Walter Hauck (4 June 1918 – 6 November 2006) was a German SS officer infamous for the atrocities done under his command during the Second World War. Before the war, he worked in the German police. By 1944, he had the rank of SS-Obersturmführer in the 12th SS Panzer Division Hitlerjugend and led the 2nd company of the 12th SS Reconnaissance Battalion. In April 1944, he was responsible for the Ascq massacre in which 86 civilians were shot and the population brutalized after a railway sabotage. In May 1945, accompanied by Hildegarde Mende, previously a guard in the Terezinstadt ghetto, he was responsible for another massacre in Leskovice, Czechoslovakia leading to the death of 26 civilians, including a 13-year-old boy, and the destruction of 31 houses.

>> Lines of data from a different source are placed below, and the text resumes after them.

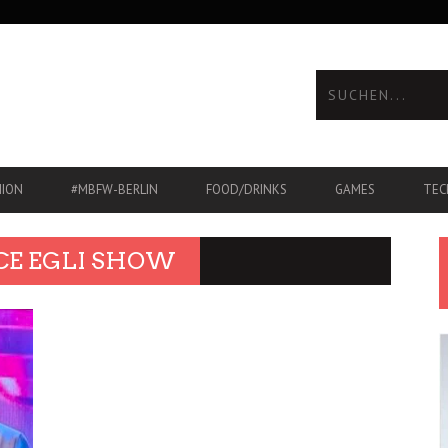
HION
#MBFW-BERLIN
FOOD/DRINKS
GAMES
TEC
CE EGLI SHOW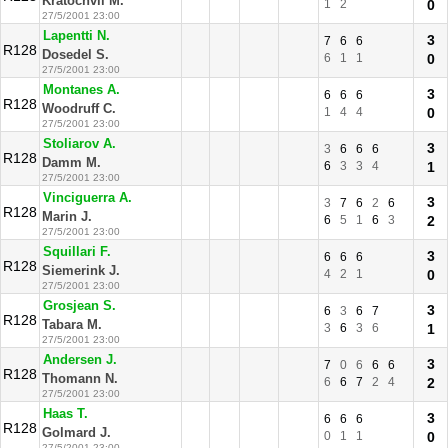
Kratochvil M.
1
2
0
27/5/2001 23:00
Lapentti N.
3
7
6
6
R128
Dosedel S.
6
1
1
0
27/5/2001 23:00
Montanes A.
3
6
6
6
R128
Woodruff C.
1
4
4
0
27/5/2001 23:00
Stoliarov A.
3
3
6
6
6
R128
Damm M.
6
3
3
4
1
27/5/2001 23:00
Vinciguerra A.
3
3
7
6
2
6
R128
Marin J.
6
5
1
6
3
2
27/5/2001 23:00
Squillari F.
3
6
6
6
R128
Siemerink J.
4
2
1
0
27/5/2001 23:00
Grosjean S.
3
6
3
6
7
R128
Tabara M.
3
6
3
6
1
27/5/2001 23:00
Andersen J.
3
7
0
6
6
6
R128
Thomann N.
6
6
7
2
4
2
27/5/2001 23:00
Haas T.
3
6
6
6
R128
Golmard J.
0
1
1
0
27/5/2001 23:00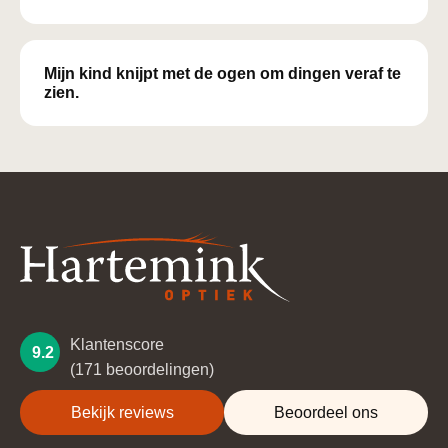
Mijn kind knijpt met de ogen om dingen veraf te
zien.
Klantenscore
9.2
(171 beoordelingen)
Bekijk reviews
Beoordeel ons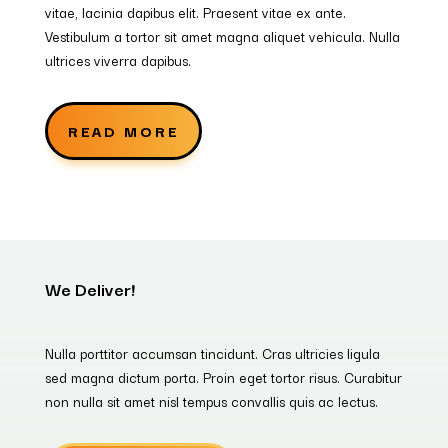
vitae, lacinia dapibus elit. Praesent vitae ex ante.
Vestibulum a tortor sit amet magna aliquet vehicula. Nulla
ultrices viverra dapibus.
READ MORE
We Deliver!
Nulla porttitor accumsan tincidunt. Cras ultricies ligula
sed magna dictum porta. Proin eget tortor risus. Curabitur
non nulla sit amet nisl tempus convallis quis ac lectus.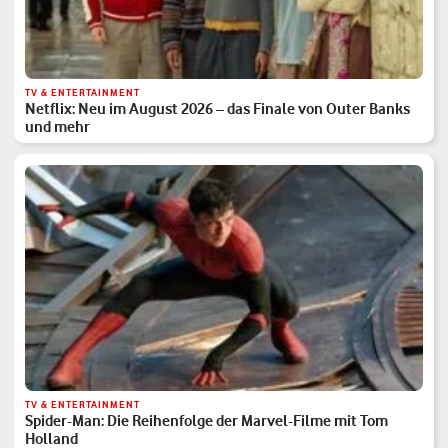
TV & ENTERTAINMENT
Netflix: Neu im August 2026 – das Finale von Outer Banks
und mehr
TV & ENTERTAINMENT
Spider-Man: Die Reihenfolge der Marvel-Filme mit Tom
Holland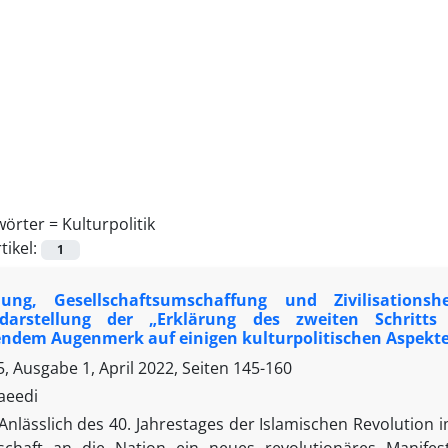
wörter =
Kulturpolitik
tikel:
1
ldung, Gesellschaftsumschaffung und Zivilisations
ksdarstellung der „Erklärung des zweiten Schrit
endem Augenmerk auf einigen kulturpolitischen Aspekt
, Ausgabe 1, April 2022, Seiten
145-160
aeedi
Anlässlich des 40. Jahrestages der Islamischen Revolution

In 1949, Hauck was judged in Lille, France for the Ascq massacre and was sentenced to death. After requests from some widows of the Ascq massacre, his sentence was converted to life imprisonment. In 1957, he was freed after a further penalty reduction and went to Germany, where he lived until his death in 2006.
In 1969 and 1977, Czechoslovakia asked Germany to extradite him for punishment for the second massacre, but these requests were rejected by the Stuttgart court. In 2005, the Czech Republic again asked for his extradition.